## Dataset records
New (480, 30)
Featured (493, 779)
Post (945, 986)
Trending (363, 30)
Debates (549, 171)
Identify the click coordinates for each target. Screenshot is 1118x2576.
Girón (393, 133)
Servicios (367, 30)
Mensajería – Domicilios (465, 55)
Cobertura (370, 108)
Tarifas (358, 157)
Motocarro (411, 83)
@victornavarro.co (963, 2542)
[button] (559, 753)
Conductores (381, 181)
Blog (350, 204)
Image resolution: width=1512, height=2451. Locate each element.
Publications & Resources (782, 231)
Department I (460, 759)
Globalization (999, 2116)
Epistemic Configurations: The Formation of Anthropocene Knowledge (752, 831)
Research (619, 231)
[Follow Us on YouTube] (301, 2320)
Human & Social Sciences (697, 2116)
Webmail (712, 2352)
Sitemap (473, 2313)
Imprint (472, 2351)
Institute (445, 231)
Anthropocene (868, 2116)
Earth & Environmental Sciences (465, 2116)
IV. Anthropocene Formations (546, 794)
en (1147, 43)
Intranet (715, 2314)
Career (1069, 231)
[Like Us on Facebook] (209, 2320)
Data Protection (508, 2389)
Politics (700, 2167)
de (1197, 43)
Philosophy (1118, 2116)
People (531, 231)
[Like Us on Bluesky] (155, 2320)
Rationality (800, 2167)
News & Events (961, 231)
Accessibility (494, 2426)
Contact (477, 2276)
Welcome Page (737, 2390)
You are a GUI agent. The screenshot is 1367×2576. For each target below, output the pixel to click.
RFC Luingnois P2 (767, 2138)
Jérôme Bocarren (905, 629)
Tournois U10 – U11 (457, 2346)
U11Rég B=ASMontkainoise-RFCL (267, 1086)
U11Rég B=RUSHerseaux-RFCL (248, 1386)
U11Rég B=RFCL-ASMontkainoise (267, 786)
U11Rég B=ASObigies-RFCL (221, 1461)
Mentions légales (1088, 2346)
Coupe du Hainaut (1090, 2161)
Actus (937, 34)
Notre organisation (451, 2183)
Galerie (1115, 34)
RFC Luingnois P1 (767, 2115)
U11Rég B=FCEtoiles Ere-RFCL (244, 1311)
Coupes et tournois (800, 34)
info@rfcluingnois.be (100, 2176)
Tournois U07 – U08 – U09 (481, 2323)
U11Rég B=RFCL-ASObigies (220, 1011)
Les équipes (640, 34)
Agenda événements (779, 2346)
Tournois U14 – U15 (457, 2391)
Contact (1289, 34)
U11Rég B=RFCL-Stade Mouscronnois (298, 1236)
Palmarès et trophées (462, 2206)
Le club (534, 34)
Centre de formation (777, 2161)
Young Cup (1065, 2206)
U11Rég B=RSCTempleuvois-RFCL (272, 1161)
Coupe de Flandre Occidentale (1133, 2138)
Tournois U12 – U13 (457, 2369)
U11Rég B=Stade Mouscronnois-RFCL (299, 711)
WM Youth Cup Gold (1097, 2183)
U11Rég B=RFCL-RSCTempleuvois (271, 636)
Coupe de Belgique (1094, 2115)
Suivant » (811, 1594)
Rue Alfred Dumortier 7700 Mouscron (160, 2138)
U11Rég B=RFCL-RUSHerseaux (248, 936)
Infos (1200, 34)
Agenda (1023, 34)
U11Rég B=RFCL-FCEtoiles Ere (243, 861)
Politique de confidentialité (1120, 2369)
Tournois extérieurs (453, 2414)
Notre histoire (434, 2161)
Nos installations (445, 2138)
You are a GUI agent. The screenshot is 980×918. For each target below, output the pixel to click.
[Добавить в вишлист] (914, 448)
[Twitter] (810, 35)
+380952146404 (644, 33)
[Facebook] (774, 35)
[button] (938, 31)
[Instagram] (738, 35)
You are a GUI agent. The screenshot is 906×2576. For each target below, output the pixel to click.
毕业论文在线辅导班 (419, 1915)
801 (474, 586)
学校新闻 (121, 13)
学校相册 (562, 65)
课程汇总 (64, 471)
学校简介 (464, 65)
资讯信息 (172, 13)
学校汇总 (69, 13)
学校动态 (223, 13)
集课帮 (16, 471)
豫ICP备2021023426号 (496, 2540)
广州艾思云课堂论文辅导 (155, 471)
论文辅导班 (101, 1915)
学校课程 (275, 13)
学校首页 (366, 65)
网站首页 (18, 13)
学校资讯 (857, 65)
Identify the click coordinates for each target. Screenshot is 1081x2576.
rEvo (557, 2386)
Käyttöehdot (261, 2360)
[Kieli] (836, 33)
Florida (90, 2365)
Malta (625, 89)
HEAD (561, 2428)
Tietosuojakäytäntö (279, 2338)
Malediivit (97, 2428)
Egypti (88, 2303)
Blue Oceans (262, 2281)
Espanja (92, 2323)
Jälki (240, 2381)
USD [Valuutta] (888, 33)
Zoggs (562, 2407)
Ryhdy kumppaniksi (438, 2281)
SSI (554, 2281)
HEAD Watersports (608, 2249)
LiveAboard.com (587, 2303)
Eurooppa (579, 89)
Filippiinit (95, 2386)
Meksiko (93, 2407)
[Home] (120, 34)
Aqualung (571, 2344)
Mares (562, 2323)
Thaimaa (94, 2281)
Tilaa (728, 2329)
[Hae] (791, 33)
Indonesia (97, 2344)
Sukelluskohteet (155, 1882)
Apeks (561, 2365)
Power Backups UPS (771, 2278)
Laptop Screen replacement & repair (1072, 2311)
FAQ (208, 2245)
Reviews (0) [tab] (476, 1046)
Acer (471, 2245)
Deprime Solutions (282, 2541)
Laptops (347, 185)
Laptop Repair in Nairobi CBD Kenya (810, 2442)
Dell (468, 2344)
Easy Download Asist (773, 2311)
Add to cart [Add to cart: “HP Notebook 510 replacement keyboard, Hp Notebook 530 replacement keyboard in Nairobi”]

## Action item
Could you write out only the lines of the listing above from the one that contains "学校新闻 (121, 13)" through its final line, exactly and inclusive?

## Solved exercise
学校新闻 (121, 13)
学校相册 (562, 65)
课程汇总 (64, 471)
学校简介 (464, 65)
资讯信息 (172, 13)
学校汇总 (69, 13)
学校动态 (223, 13)
集课帮 (16, 471)
豫ICP备2021023426号 (496, 2540)
广州艾思云课堂论文辅导 (155, 471)
论文辅导班 (101, 1915)
学校课程 (275, 13)
学校首页 (366, 65)
网站首页 (18, 13)
学校资讯 (857, 65)
Identify the click coordinates for each target. Screenshot is 1081x2576.
rEvo (557, 2386)
Käyttöehdot (261, 2360)
[Kieli] (836, 33)
Florida (90, 2365)
Malta (625, 89)
HEAD (561, 2428)
Tietosuojakäytäntö (279, 2338)
Malediivit (97, 2428)
Egypti (88, 2303)
Blue Oceans (262, 2281)
Espanja (92, 2323)
Jälki (240, 2381)
USD [Valuutta] (888, 33)
Zoggs (562, 2407)
Ryhdy kumppaniksi (438, 2281)
SSI (554, 2281)
HEAD Watersports (608, 2249)
LiveAboard.com (587, 2303)
Eurooppa (579, 89)
Filippiinit (95, 2386)
Meksiko (93, 2407)
[Home] (120, 34)
Aqualung (571, 2344)
Mares (562, 2323)
Thaimaa (94, 2281)
Tilaa (728, 2329)
[Hae] (791, 33)
Indonesia (97, 2344)
Sukelluskohteet (155, 1882)
Apeks (561, 2365)
Power Backups UPS (771, 2278)
Laptop Screen replacement & repair (1072, 2311)
FAQ (208, 2245)
Reviews (0) [tab] (476, 1046)
Acer (471, 2245)
Deprime Solutions (282, 2541)
Laptops (347, 185)
Laptop Repair in Nairobi CBD Kenya (810, 2442)
Dell (468, 2344)
Easy Download Asist (773, 2311)
Add to cart [Add to cart: “HP Notebook 510 replacement keyboard, Hp Notebook 530 replacement keyboard in Nairobi”]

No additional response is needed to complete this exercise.